INPUT RECORDS Block Start
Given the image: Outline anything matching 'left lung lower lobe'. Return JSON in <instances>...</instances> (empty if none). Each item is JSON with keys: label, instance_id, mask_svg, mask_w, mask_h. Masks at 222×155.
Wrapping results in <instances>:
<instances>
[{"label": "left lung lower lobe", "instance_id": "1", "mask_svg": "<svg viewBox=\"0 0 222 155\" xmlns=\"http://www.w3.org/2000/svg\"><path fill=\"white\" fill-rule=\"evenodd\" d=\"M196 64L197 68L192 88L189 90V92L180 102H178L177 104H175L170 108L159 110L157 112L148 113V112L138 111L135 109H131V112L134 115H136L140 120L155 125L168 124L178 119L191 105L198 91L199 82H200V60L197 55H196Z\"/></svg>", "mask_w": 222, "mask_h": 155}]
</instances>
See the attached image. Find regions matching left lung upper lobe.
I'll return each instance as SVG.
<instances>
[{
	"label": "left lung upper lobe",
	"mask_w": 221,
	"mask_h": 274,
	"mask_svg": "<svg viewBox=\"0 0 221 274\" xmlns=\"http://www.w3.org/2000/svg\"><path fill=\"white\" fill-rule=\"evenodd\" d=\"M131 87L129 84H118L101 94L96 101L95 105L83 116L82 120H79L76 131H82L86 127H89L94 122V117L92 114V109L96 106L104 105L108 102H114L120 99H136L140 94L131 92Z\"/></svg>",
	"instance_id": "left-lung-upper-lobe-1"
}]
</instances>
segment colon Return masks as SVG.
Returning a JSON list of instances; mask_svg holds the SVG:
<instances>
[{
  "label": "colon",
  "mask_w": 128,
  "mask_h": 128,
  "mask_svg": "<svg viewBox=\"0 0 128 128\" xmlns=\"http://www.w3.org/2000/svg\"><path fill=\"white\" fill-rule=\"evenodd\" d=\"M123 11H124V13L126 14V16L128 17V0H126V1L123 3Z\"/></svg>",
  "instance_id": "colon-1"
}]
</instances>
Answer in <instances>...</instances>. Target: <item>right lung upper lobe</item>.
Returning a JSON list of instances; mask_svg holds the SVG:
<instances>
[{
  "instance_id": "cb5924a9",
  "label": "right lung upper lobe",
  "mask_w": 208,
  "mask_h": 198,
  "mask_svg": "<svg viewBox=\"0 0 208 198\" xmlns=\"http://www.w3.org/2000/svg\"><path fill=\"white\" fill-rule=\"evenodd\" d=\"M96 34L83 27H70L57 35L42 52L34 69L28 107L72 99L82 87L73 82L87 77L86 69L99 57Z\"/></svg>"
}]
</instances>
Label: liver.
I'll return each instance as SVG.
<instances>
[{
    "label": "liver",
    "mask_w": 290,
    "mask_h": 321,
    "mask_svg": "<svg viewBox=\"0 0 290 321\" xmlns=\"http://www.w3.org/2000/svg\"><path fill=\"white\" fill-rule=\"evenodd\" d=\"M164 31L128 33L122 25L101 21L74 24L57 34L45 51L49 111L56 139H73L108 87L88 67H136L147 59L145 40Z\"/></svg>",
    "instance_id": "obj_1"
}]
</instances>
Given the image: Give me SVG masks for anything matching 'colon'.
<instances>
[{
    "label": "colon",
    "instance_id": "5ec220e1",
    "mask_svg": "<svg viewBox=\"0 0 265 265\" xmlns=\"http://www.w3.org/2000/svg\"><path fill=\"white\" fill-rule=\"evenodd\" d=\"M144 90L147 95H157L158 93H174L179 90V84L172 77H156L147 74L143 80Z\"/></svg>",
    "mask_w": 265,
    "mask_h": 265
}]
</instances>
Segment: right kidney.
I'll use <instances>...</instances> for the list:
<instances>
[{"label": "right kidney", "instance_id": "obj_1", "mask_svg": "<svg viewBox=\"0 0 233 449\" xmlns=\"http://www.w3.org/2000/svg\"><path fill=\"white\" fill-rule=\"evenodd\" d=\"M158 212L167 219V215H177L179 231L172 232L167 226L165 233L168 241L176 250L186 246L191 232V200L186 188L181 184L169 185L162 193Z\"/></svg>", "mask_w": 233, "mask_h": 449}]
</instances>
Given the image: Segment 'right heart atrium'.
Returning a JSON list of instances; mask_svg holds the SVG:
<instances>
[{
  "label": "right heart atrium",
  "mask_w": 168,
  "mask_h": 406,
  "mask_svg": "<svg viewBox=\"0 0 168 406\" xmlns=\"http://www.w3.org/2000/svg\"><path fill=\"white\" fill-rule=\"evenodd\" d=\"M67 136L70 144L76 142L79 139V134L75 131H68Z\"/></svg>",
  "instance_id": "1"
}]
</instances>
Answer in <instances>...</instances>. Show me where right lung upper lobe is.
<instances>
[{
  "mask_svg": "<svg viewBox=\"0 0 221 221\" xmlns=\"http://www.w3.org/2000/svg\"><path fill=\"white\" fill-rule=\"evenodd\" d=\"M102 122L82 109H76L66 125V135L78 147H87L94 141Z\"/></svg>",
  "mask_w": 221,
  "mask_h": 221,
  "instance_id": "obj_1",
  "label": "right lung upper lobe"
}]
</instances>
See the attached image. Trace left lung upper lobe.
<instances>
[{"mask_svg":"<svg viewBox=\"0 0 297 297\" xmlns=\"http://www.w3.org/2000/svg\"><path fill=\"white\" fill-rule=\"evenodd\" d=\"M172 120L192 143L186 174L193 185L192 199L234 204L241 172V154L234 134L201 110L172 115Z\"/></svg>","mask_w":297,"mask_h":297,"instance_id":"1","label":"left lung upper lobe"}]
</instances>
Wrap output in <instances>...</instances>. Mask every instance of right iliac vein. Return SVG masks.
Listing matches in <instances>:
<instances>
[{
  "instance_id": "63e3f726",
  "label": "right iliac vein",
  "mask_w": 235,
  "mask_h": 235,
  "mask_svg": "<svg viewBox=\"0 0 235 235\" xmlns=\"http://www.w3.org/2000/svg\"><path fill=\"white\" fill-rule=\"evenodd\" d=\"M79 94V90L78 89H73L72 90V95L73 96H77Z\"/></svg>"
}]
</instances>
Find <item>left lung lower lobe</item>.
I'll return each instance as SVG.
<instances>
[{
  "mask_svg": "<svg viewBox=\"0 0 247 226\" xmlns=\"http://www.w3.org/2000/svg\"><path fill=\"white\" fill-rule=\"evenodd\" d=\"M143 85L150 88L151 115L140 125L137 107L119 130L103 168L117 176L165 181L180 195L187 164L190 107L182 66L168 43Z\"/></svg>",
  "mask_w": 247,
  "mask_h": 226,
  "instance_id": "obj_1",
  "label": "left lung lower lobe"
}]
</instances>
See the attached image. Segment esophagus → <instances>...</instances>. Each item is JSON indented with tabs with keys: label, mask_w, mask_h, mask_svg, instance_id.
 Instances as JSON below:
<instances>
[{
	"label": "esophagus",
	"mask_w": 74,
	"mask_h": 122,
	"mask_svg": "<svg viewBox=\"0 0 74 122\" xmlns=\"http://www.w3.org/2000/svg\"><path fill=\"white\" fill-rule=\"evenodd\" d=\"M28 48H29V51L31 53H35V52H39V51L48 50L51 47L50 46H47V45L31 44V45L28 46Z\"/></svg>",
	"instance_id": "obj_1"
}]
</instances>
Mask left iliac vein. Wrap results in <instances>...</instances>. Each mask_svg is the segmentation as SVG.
INPUT RECORDS Block End
PROBLEM
Every entry above must appear again in the reply, exactly as it stands.

TASK ANSWER
Given the image: Outline anything matching 'left lung lower lobe'. Return JSON in <instances>...</instances> (empty if none). Each item is JSON with keys: label, instance_id, mask_svg, mask_w, mask_h. Masks at 222×155.
Wrapping results in <instances>:
<instances>
[{"label": "left lung lower lobe", "instance_id": "1", "mask_svg": "<svg viewBox=\"0 0 222 155\" xmlns=\"http://www.w3.org/2000/svg\"><path fill=\"white\" fill-rule=\"evenodd\" d=\"M196 64L197 68L192 88L189 90V92L180 102H178L177 104H175L170 108L159 110L157 112L148 113V112L138 111L135 109H131V112L134 115H136L140 120L155 125L168 124L178 119L191 105L198 91L199 82H200V60L197 55H196Z\"/></svg>", "mask_w": 222, "mask_h": 155}]
</instances>
See the attached image. Find regions matching left lung upper lobe.
I'll return each instance as SVG.
<instances>
[{
	"label": "left lung upper lobe",
	"mask_w": 221,
	"mask_h": 274,
	"mask_svg": "<svg viewBox=\"0 0 221 274\" xmlns=\"http://www.w3.org/2000/svg\"><path fill=\"white\" fill-rule=\"evenodd\" d=\"M131 87L129 84H118L101 94L96 101L95 105L83 116L82 120H79L76 131H82L86 127H89L94 122V117L92 114V109L96 106L104 105L108 102H114L120 99H136L140 94L131 92Z\"/></svg>",
	"instance_id": "left-lung-upper-lobe-1"
}]
</instances>
segment colon Return masks as SVG.
Returning a JSON list of instances; mask_svg holds the SVG:
<instances>
[{
  "label": "colon",
  "mask_w": 128,
  "mask_h": 128,
  "mask_svg": "<svg viewBox=\"0 0 128 128\" xmlns=\"http://www.w3.org/2000/svg\"><path fill=\"white\" fill-rule=\"evenodd\" d=\"M123 11H124V13L126 14V16L128 17V0H126V1L123 3Z\"/></svg>",
  "instance_id": "colon-1"
}]
</instances>
Answer in <instances>...</instances>. Target: <item>right lung upper lobe</item>.
Returning a JSON list of instances; mask_svg holds the SVG:
<instances>
[{
  "instance_id": "cb5924a9",
  "label": "right lung upper lobe",
  "mask_w": 208,
  "mask_h": 198,
  "mask_svg": "<svg viewBox=\"0 0 208 198\" xmlns=\"http://www.w3.org/2000/svg\"><path fill=\"white\" fill-rule=\"evenodd\" d=\"M96 34L83 27H70L57 35L42 52L34 69L28 107L72 99L82 87L73 82L87 77L86 69L99 57Z\"/></svg>"
}]
</instances>
Label: liver.
I'll return each instance as SVG.
<instances>
[{
    "label": "liver",
    "mask_w": 290,
    "mask_h": 321,
    "mask_svg": "<svg viewBox=\"0 0 290 321\" xmlns=\"http://www.w3.org/2000/svg\"><path fill=\"white\" fill-rule=\"evenodd\" d=\"M164 31L128 33L122 25L101 21L74 24L57 34L45 51L49 111L56 139H73L108 87L88 67H136L147 59L145 40Z\"/></svg>",
    "instance_id": "obj_1"
}]
</instances>
Given the image: Give me SVG masks for anything matching 'colon'.
<instances>
[{
    "label": "colon",
    "instance_id": "5ec220e1",
    "mask_svg": "<svg viewBox=\"0 0 265 265\" xmlns=\"http://www.w3.org/2000/svg\"><path fill=\"white\" fill-rule=\"evenodd\" d=\"M144 90L147 95H157L158 93H174L179 90V84L172 77H156L147 74L143 80Z\"/></svg>",
    "mask_w": 265,
    "mask_h": 265
}]
</instances>
Segment: right kidney.
I'll use <instances>...</instances> for the list:
<instances>
[{"label": "right kidney", "instance_id": "obj_1", "mask_svg": "<svg viewBox=\"0 0 233 449\" xmlns=\"http://www.w3.org/2000/svg\"><path fill=\"white\" fill-rule=\"evenodd\" d=\"M158 212L167 219V215H177L179 231L172 232L167 226L165 233L168 241L176 250L186 246L191 232V200L186 188L181 184L169 185L162 193Z\"/></svg>", "mask_w": 233, "mask_h": 449}]
</instances>
Given the image: Segment 'right heart atrium'.
Returning a JSON list of instances; mask_svg holds the SVG:
<instances>
[{
  "label": "right heart atrium",
  "mask_w": 168,
  "mask_h": 406,
  "mask_svg": "<svg viewBox=\"0 0 168 406\" xmlns=\"http://www.w3.org/2000/svg\"><path fill=\"white\" fill-rule=\"evenodd\" d=\"M67 136L70 144L76 142L79 139V134L75 131H68Z\"/></svg>",
  "instance_id": "1"
}]
</instances>
Answer in <instances>...</instances>. Show me where right lung upper lobe is.
<instances>
[{
  "mask_svg": "<svg viewBox=\"0 0 221 221\" xmlns=\"http://www.w3.org/2000/svg\"><path fill=\"white\" fill-rule=\"evenodd\" d=\"M102 122L82 109H76L66 125V135L78 147H87L94 141Z\"/></svg>",
  "mask_w": 221,
  "mask_h": 221,
  "instance_id": "obj_1",
  "label": "right lung upper lobe"
}]
</instances>
See the attached image. Trace left lung upper lobe.
<instances>
[{"mask_svg":"<svg viewBox=\"0 0 297 297\" xmlns=\"http://www.w3.org/2000/svg\"><path fill=\"white\" fill-rule=\"evenodd\" d=\"M172 120L192 143L186 174L193 185L192 199L234 204L241 172V154L234 134L201 110L172 115Z\"/></svg>","mask_w":297,"mask_h":297,"instance_id":"1","label":"left lung upper lobe"}]
</instances>
Wrap output in <instances>...</instances>. Mask every instance of right iliac vein. Return SVG masks.
Listing matches in <instances>:
<instances>
[{
  "instance_id": "63e3f726",
  "label": "right iliac vein",
  "mask_w": 235,
  "mask_h": 235,
  "mask_svg": "<svg viewBox=\"0 0 235 235\" xmlns=\"http://www.w3.org/2000/svg\"><path fill=\"white\" fill-rule=\"evenodd\" d=\"M79 94V90L78 89H73L72 90V95L73 96H77Z\"/></svg>"
}]
</instances>
Find <item>left lung lower lobe</item>.
I'll return each instance as SVG.
<instances>
[{
  "mask_svg": "<svg viewBox=\"0 0 247 226\" xmlns=\"http://www.w3.org/2000/svg\"><path fill=\"white\" fill-rule=\"evenodd\" d=\"M143 85L150 88L151 115L140 125L137 107L119 130L103 168L117 176L165 181L180 195L187 164L190 107L182 66L168 43Z\"/></svg>",
  "mask_w": 247,
  "mask_h": 226,
  "instance_id": "obj_1",
  "label": "left lung lower lobe"
}]
</instances>
See the attached image. Segment esophagus → <instances>...</instances>. Each item is JSON indented with tabs with keys: label, mask_w, mask_h, mask_svg, instance_id.
 Instances as JSON below:
<instances>
[{
	"label": "esophagus",
	"mask_w": 74,
	"mask_h": 122,
	"mask_svg": "<svg viewBox=\"0 0 74 122\" xmlns=\"http://www.w3.org/2000/svg\"><path fill=\"white\" fill-rule=\"evenodd\" d=\"M28 48H29V51L31 53H35V52H39V51L48 50L51 47L50 46H47V45L31 44V45L28 46Z\"/></svg>",
	"instance_id": "obj_1"
}]
</instances>
Mask left iliac vein. Wrap results in <instances>...</instances>. Each mask_svg is the segmentation as SVG.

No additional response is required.